Skip to main content
Generate 6-DoF grasp poses from depth images and segmentation masks (or directly from a point cloud).

Parameters

depth_image
str | PIL.Image | np.ndarray
Depth image. Required if point_cloud is not provided.
seg_image
str | PIL.Image | np.ndarray
Segmentation mask. Required if point_cloud is not provided.
camera_intrinsics
str | np.ndarray
3x3 camera intrinsics matrix. Required if point_cloud is not provided.
point_cloud
str | np.ndarray | List
Optional (N, 3) point cloud.
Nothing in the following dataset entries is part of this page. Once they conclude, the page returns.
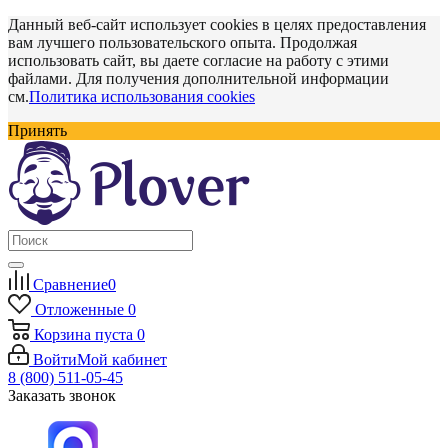
Данный веб-сайт использует cookies в целях предоставления
вам лучшего пользовательского опыта. Продолжая
использовать сайт, вы даете согласие на работу с этими
файлами. Для получения дополнительной информации
см.
Политика использования cookies
Принять
Сравнение
0
Отложенные
0
Корзина
пуста
0
Войти
Мой кабинет
8 (800) 511-05-45
Заказать звонок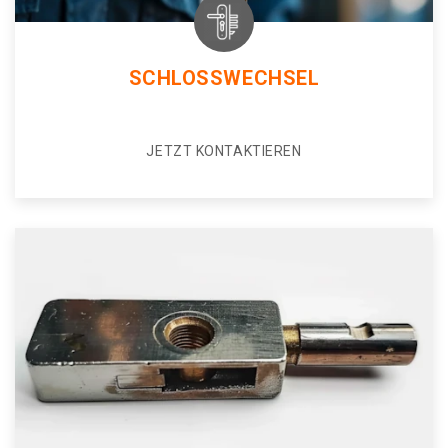
SCHLOSSWECHSEL
JETZT KONTAKTIEREN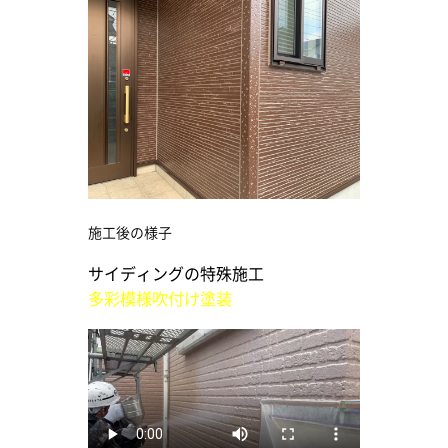
施工後の様子
サイディングの特殊施工
多彩模様吹付け塗装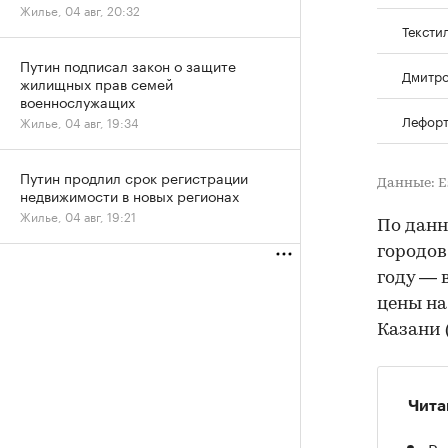
Жилье, 04 авг, 20:32
Тексти
Путин подписал закон о защите
Дмитр
жилищных прав семей
военнослужащих
Лефор
Жилье, 04 авг, 19:34
Путин продлил срок регистрации
Данные: E
недвижимости в новых регионах
Жилье, 04 авг, 19:21
По дан
городов
году — 
цены на
Казани 
Чита
Ри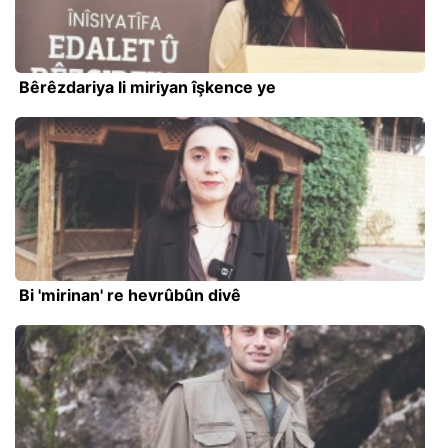
Bêrêzdariya li miriyan îşkence ye
Bi 'mirinan' re hevrûbûn divê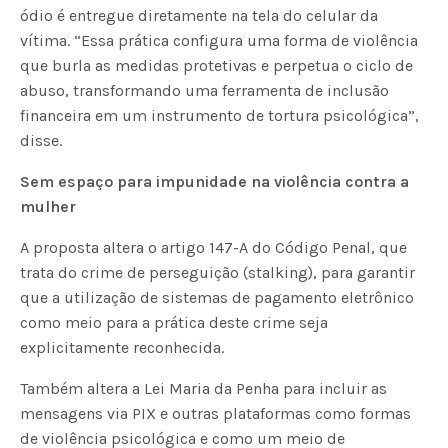
ódio é entregue diretamente na tela do celular da
vítima. “Essa prática configura uma forma de violência
que burla as medidas protetivas e perpetua o ciclo de
abuso, transformando uma ferramenta de inclusão
financeira em um instrumento de tortura psicológica”,
disse.
Sem espaço para impunidade na violência contra a
mulher
A proposta altera o artigo 147-A do Código Penal, que
trata do crime de perseguição (stalking), para garantir
que a utilização de sistemas de pagamento eletrônico
como meio para a prática deste crime seja
explicitamente reconhecida.
Também altera a Lei Maria da Penha para incluir as
mensagens via PIX e outras plataformas como formas
de violência psicológica e como um meio de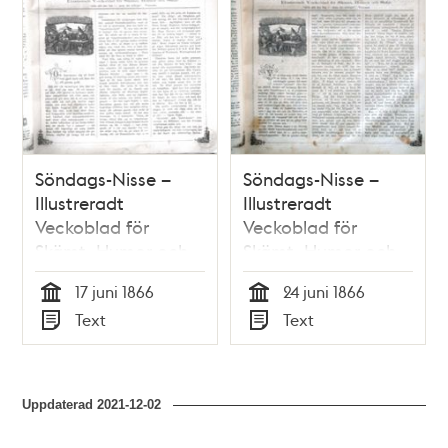
Söndags-Nisse –
Söndags-Nisse –
Illustreradt
Illustreradt
Veckoblad för
Veckoblad för
Skämt, Humor och
Skämt, Humor och
Satir, nr 24, den 17
Satir, nr 25, den 24
17 juni 1866
24 juni 1866
juni 1866 om
juni 1866 om
Tid
Tid
Text
Text
Stockholmsutställningen
Stockholmsutställningen
Typ
Typ
1866
1866
Uppdaterad
2021-12-02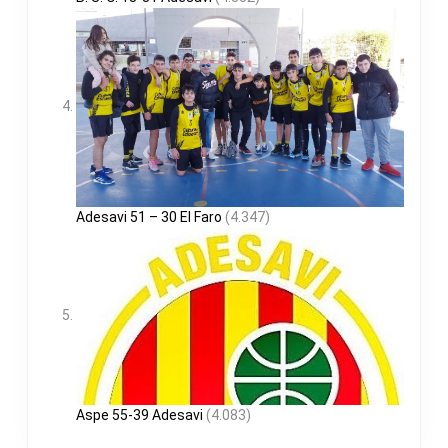
Adesavi 51 – 30 El Faro
(4.347)
Aspe 55-39 Adesavi
(4.083)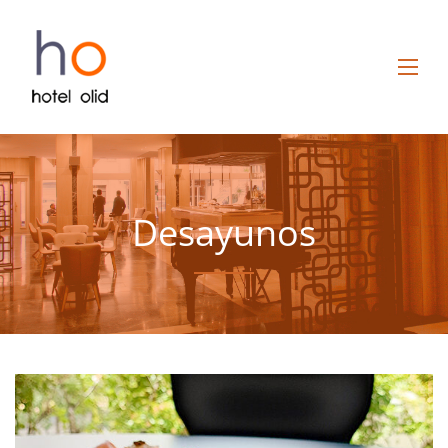
Desayunos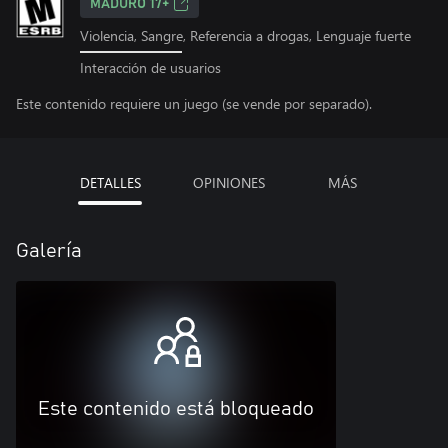
MADURO 17+
Violencia, Sangre, Referencia a drogas, Lenguaje fuerte
Interacción de usuarios
Este contenido requiere un juego (se vende por separado).
DETALLES
OPINIONES
MÁS
Galería
Este contenido está bloqueado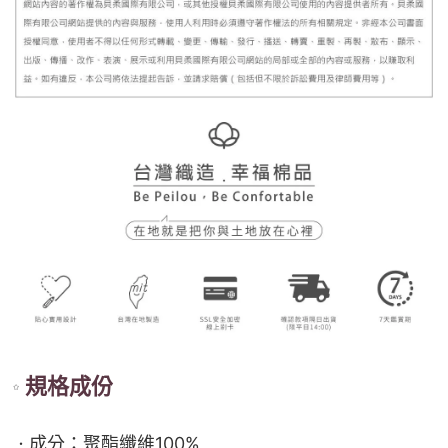
規格成份
成分：聚酯纖維100%
．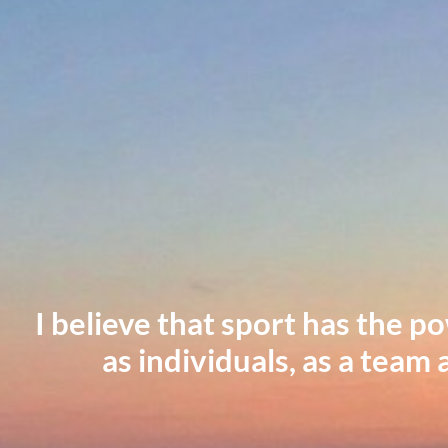
I believe that sport has the p
as individuals, as a team 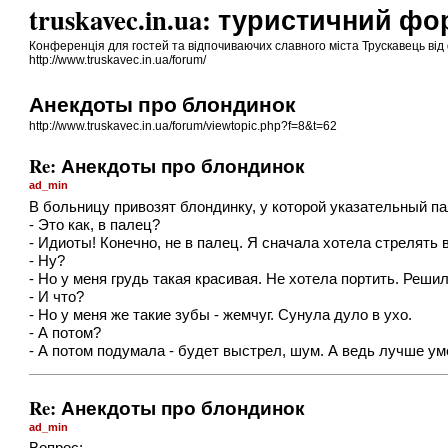
truskavec.in.ua: туристичний ф
Конференція для гостей та відпочиваючих славного міста Трускавець від 
http://www.truskavec.in.ua/forum/
Анекдоты про блондинок
http://www.truskavec.in.ua/forum/viewtopic.php?f=8&t=62
Re: Анекдоты про блондинок
ad_min
В больницу привозят блондинку, у которой указательный па
- Это как, в палец?
- Идиоты! Конечно, не в палец. Я сначала хотела стрелять в
- Ну?
- Но у меня грудь такая красивая. Не хотела портить. Решил
- И что?
- Но у меня же такие зубы - жемчуг. Сунула дуло в ухо.
- А потом?
- А потом подумала - будет выстрел, шум. А ведь лучше ум
Re: Анекдоты про блондинок
ad_min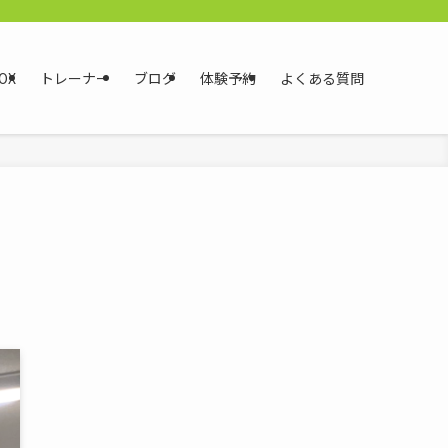
OX
トレーナー
ブログ
体験予約
よくある質問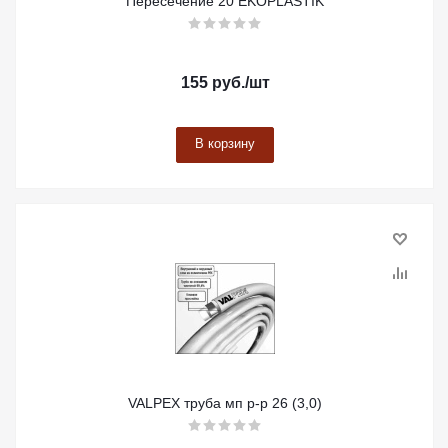
Пересечение 20 EKOPLASTIK
155
руб.
/шт
В корзину
VALPEX труба мп р-р 26 (3,0)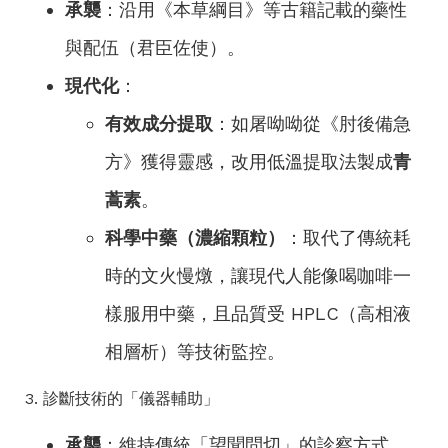
承襲
：沿用《本草綱目》等古籍記載的藥性
與配伍（君臣佐使）。
現代化
：
有效成分提取
：如屠呦呦從《肘後備急
方》獲得靈感，改用低溫提取法製成
青
蒿素
。
科學中藥（濃縮顆粒）
：取代了傳統耗
時的文火慢燉，讓現代人能像喝咖啡一
樣服用中藥，且品質受 HPLC（高相液
相層析）等技術監控。
3. 診斷技術的「儀器輔助」
承襲
：維持傳統「望聞問切」的診察方式。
When provided, depth_image/seg_image/camera_intrinsics are ignored.
aux_args
Dict[str, Any]
Auxiliary parameters:
  • num_grasps — Number of grasps to generate
  • gripper_config — Gripper type (e.g. "single_suction_cup_30mm")
  • camera_extrinsics — 4x4 camera extrinsics matrix
timeout
float | None
Optional HTTP timeout.

Returns

dict with keys:
  • grasps — Array of 4x4 grasp poses (N, 4, 4)
  • confidence — Array of confidence scores (N,)
  • latency_ms — Optional server-reported latency

Example

from grid_cortex_client import CortexClient
import numpy as np
from PIL import Image

client = CortexClient()
K = np.eye(3)
aux = {"num_grasps": 128, "gripper_config": "single_suction_cup_30mm", "camera_extrinsics": np.eye(4)}
depth_image = np.load("depth.npy")
seg_image = np.array(Image.open("seg.png"))

res = client.run(
    model_id="graspgen",
    depth_image=depth_image,
    seg_image=seg_image,
    camera_intrinsics=K,
    aux_args=aux,
)
print(res["grasps"].shape)  # (N, 4, 4)